Джованни как обычно появился ранним утром к первым лекциям, в перерыве встретился с Модино де Луцци, который крепко его обнял и пожелал удачи. В своём отзыве учитель написал много лестного, давая высокую оценку знаниям, однако он лишь на полшага приблизил к заветной цели. Джованни с грустью в сердце присел на скамью у дверей пустой аудитории, ведущей в царство де Луцци, где вываренные черепа соседствовали с засушенными воловьими кишками и многочисленными рисунками внутренних оболочек тела животных и людей, и чуть было не опоздал к началу диспута, который был устроен прямо во внутреннем дворе. Видимо, воспользовавшись слухом, что влиятельный магистр теологии синьор Эухенио продолжит хворать и на этой седмице, еще один магистр теологии, более молодой выходец из Неаполя, решил устроить между своими учениками диспут. Да какой!

«Как мы можем нарисовать положения лиц в Святой Троице?». Один из соперников начертил на пергаменте три соприкасающихся круга, заходящих один на другой, второй же – изобразил равносторонний треугольник и вписал в него круг.

Занятия прекратились. Студенты столпились во дворе, облепили внешнюю галерею, а каждый из двух оппонентов выступал с пространной речью, подкрепляя ее словами из Писания и трудов святых церковных мужей.

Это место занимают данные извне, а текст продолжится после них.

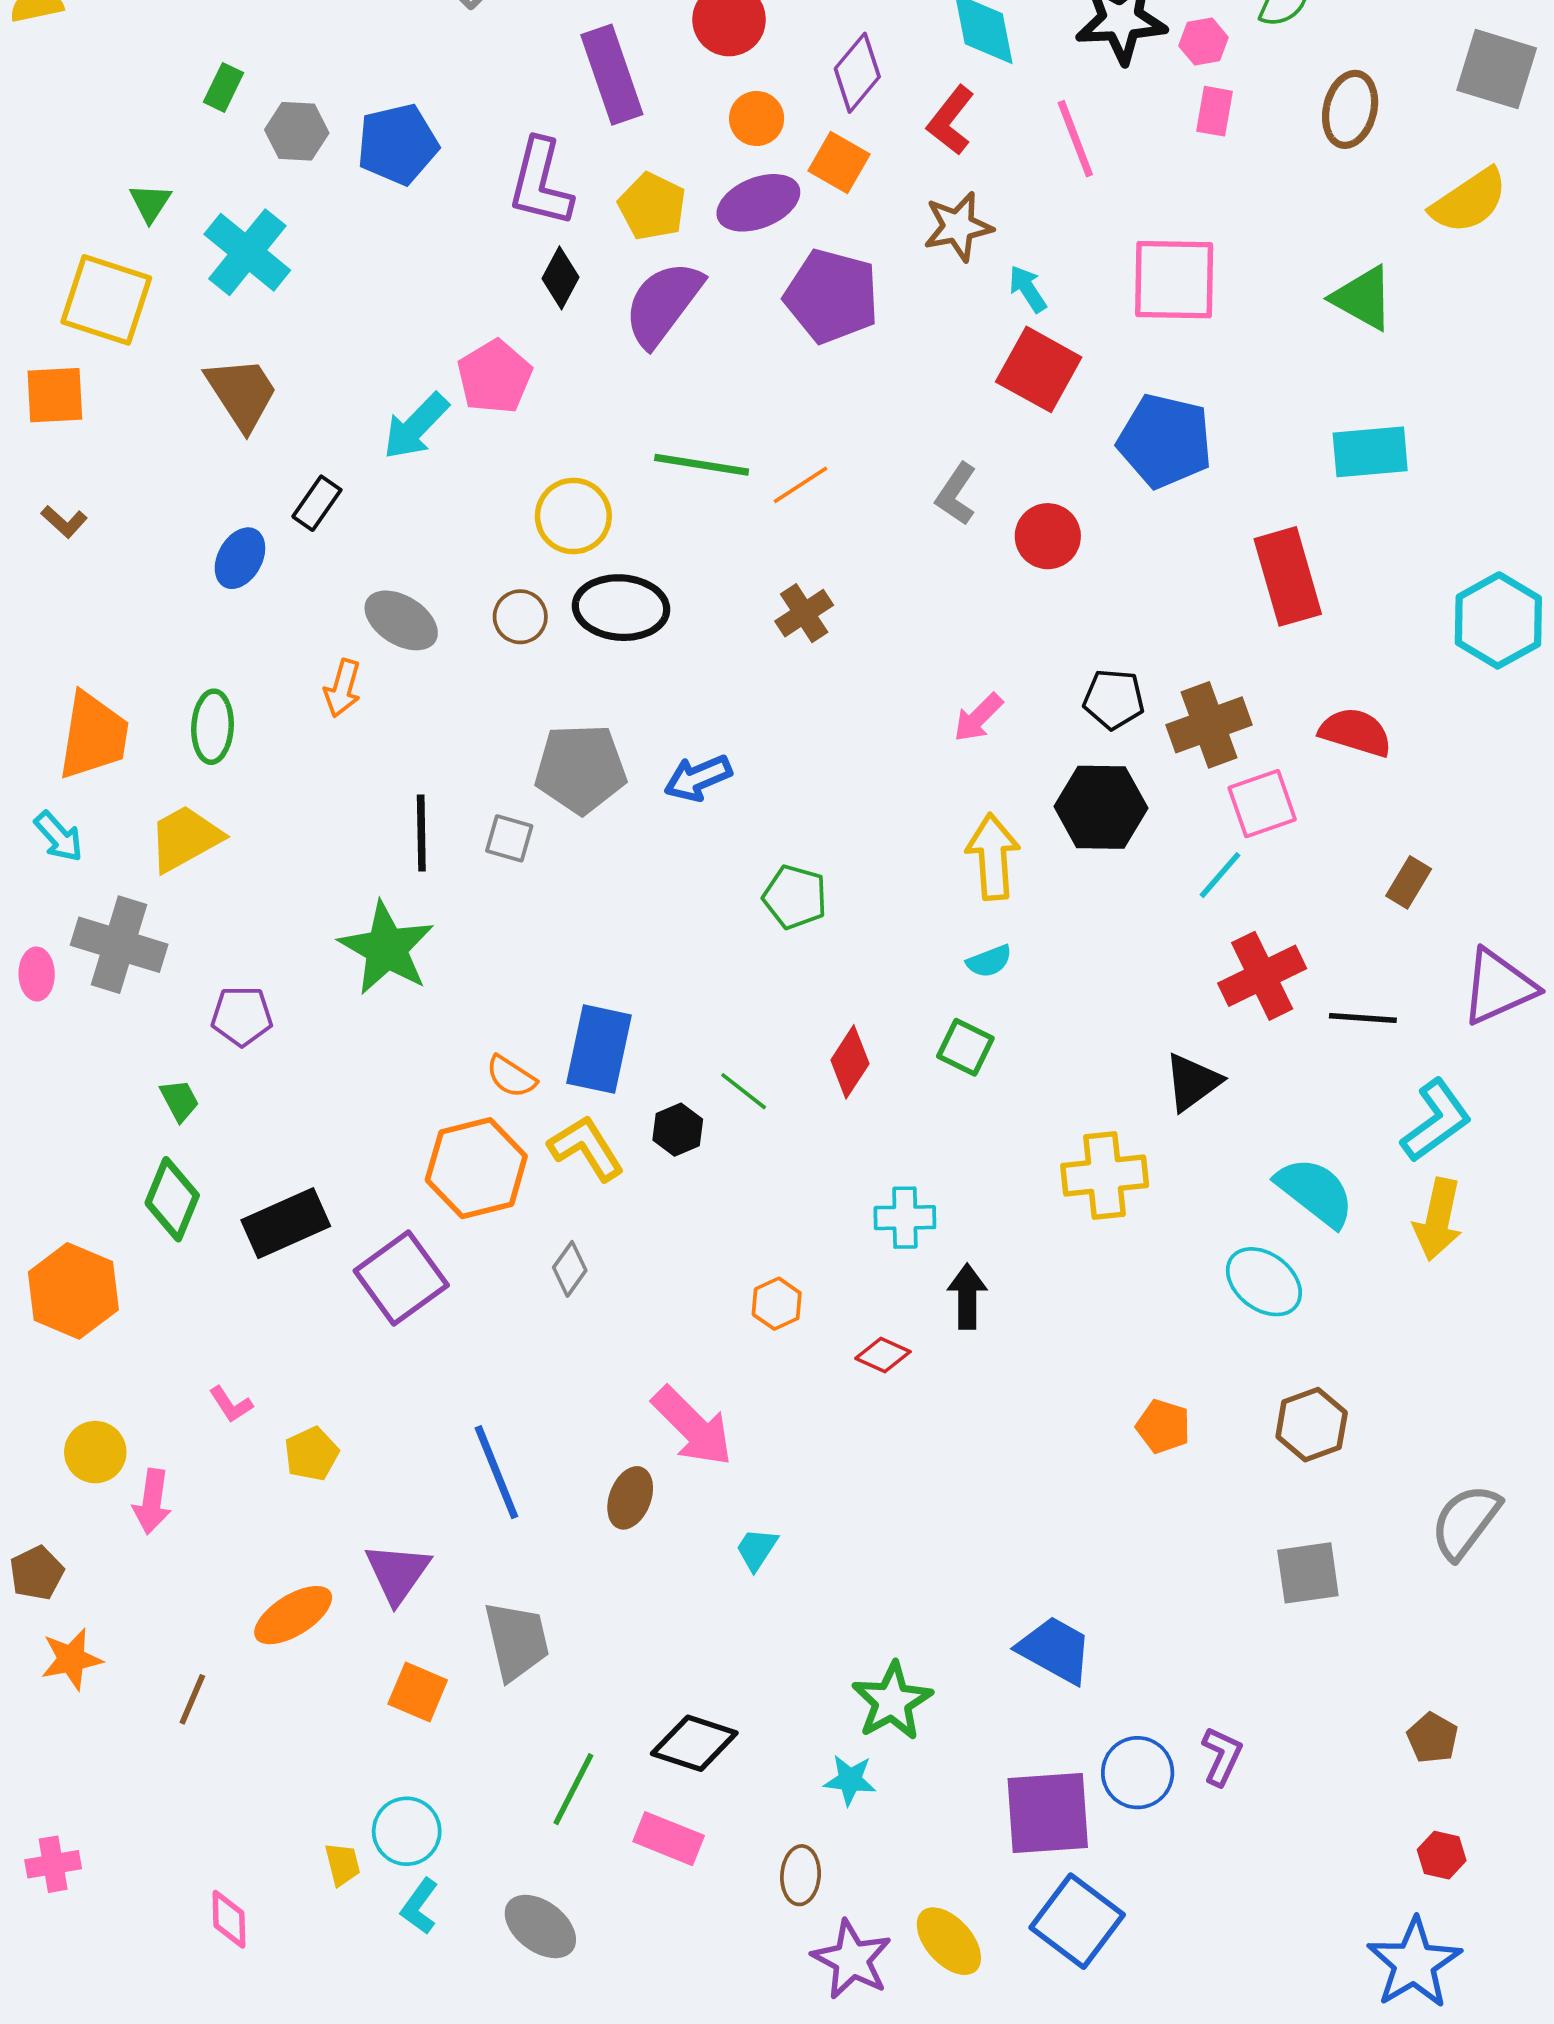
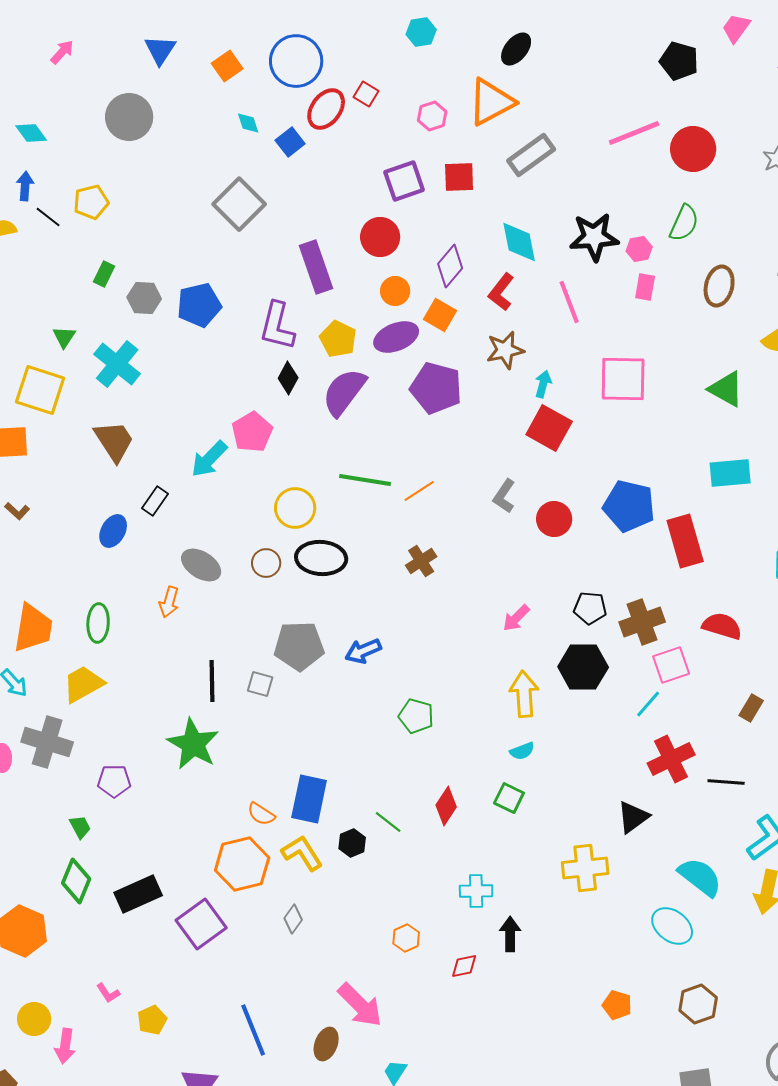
cyan arrow: (1028, 289) -> (543, 384), turned 48
blue pentagon: (1165, 441) -> (629, 506), moved
red diamond: (883, 1355) -> (464, 966), turned -36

Сложность заключалась в том, как уместить деяния Отца, Сына и Духа, чтобы они соответствовали написанному и изображенному. Святой дух проявлялся через Сына и Отца, но как происходит творение в мире, если Сын является частью Отца? Один приводил в пример солнце, которое можно счесть подобием Бога, где свет, видимый нам – Сын, Иисус Христос, а тепло, ощущаемое нами – действие Святого духа. Другой же утверждал, что все три лица – будто острые углы, когда каждый действует сам по себе, но соприкасается основанием с другими, и так они взаимодействуют. Диспут затянулся до глубокой ночи, пока собравшиеся на совет магистры не решили отложить его до завтрашнего дня.

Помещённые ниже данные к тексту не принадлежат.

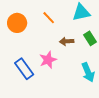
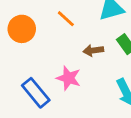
pink star: (48, 60) -> (69, 78), turned -30

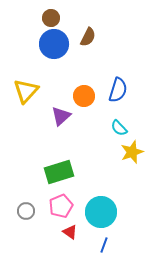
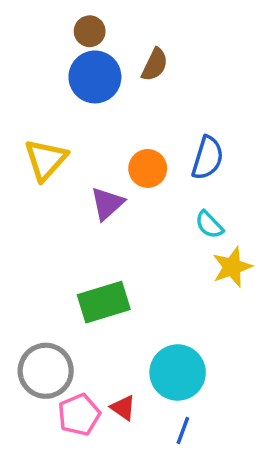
pink pentagon: (61, 206) -> (79, 415), moved
gray circle: (26, 211) -> (46, 371), size x1.8

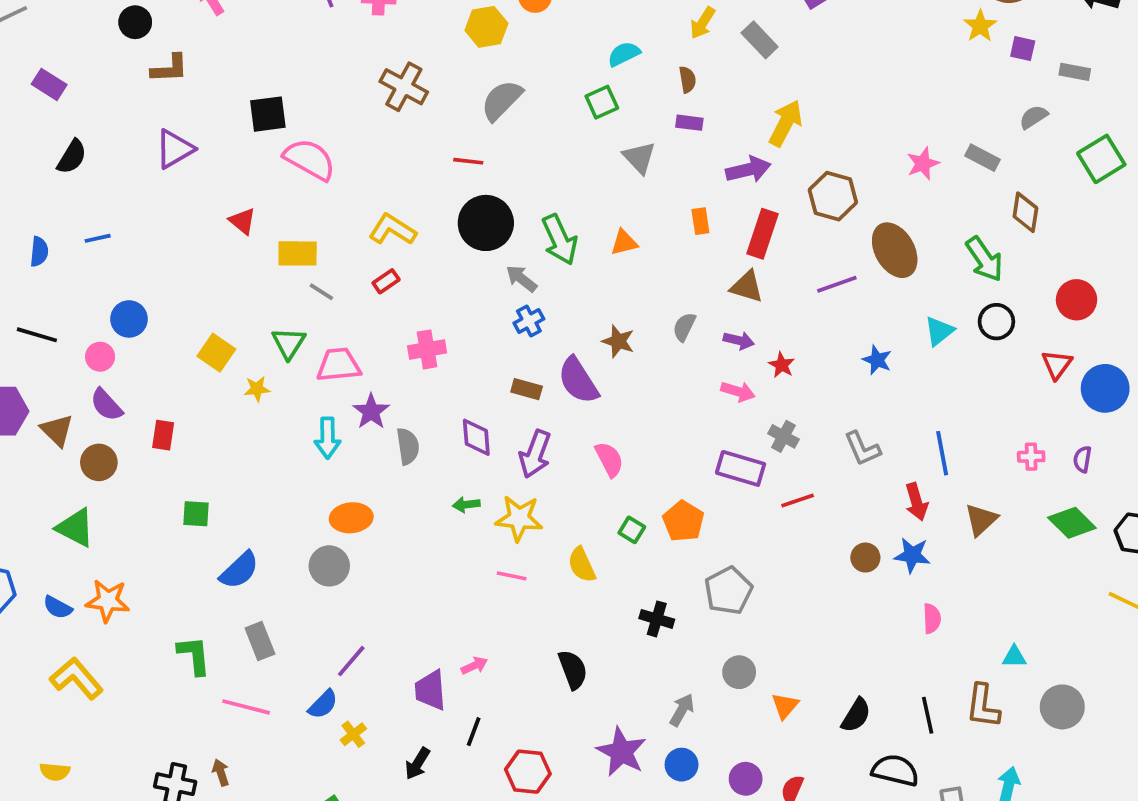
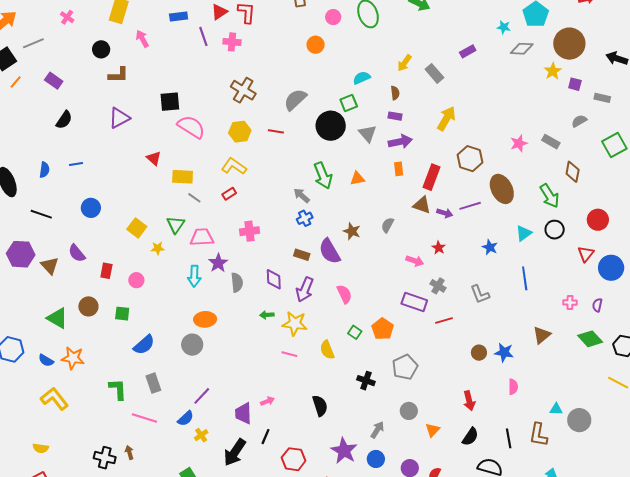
yellow hexagon: (486, 27) -> (240, 132), moved
purple arrow: (748, 170) -> (400, 142), moved
black circle: (486, 223) -> (331, 126), moved
purple arrow: (739, 340) -> (445, 213), moved
pink circle: (100, 357) -> (136, 280), moved
blue line: (942, 453) -> (525, 278), moved
brown circle: (99, 462) -> (88, 306), moved
red arrow: (916, 502) -> (469, 401), moved
gray circle: (1062, 707) -> (579, 420), moved
black arrow: (417, 764) -> (235, 452), size x1.6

Студенты разошлись по тавернам, поскольку были голодны и возбуждены зрелищем, продолжая спорить до первой кружки пива или стакана вина, которые затмевали разум и предлагали ученикам возрадовать себя шутками и песнями. Джованни попрощался с товарищами, с которыми успел сдружиться за эти три прошедшие седмицы, со вздохом посмотрел в сторону улицы, ведущей к дому Модино де Луцци, мысленно прощаясь с прекрасным человеком, с которым удалось повстречаться на короткое время. Анатом уезжал в Милан, где собирался представить свою книгу. Мигель Мануэль тоже давно ушел домой, не дожидаясь окончания диспута. Джованни заставил себя шагнуть в темноту улицы Равенны, имея перед собой лишь дальние огни над башней святого Виталия. Редкий свет пробивался через ставни домов, в одном месте слышался громкий разговор повздоривших супругов, в другом – голоса родителей, отчитывающих детей за шалости. Темнота ночи давила, обнимала ледяными пальцами до мурашек по всей поверхности кожи. Джованни, несмотря на то, что подбадривал себя смелыми речами, не решался оглянуться. Иногда ему слышались чужие шаги за спиной, и пот струился по щекам, когда казалось, что над ухом кто-то натужно вздыхает. Дорога от башни была еще страшнее: одной рукой приходилось ощупывать кладку стен, а другую выставлять перед собой, чтобы не натолкнуться на что-нибудь или кого-нибудь, затаившегося во тьме. «Я в городе, никого нет, все спят!» – успокаивал Джованни разыгравшееся воображение. Тело напрягалось, внутренности сводило судорогой, одежда стала мокрой, каждый шорох казался раскатом грома, и мнилось, что тысячи адских демонов следуют по пятам, чтобы наброситься и разорвать на куски, причинив страшные мучения. «Сначала нагнут всей преисподней, потом уже порежут на лоскуты», – засвербил в голове внутренний голос, и стало смешно. Впереди забрезжил свет, флорентиец устремился ему навстречу как ночной мотылёк, и сердце его переполнилось радостью, когда он увидел Халила и Али, сидящих на пороге дома, выставив перед собой несколько лампад.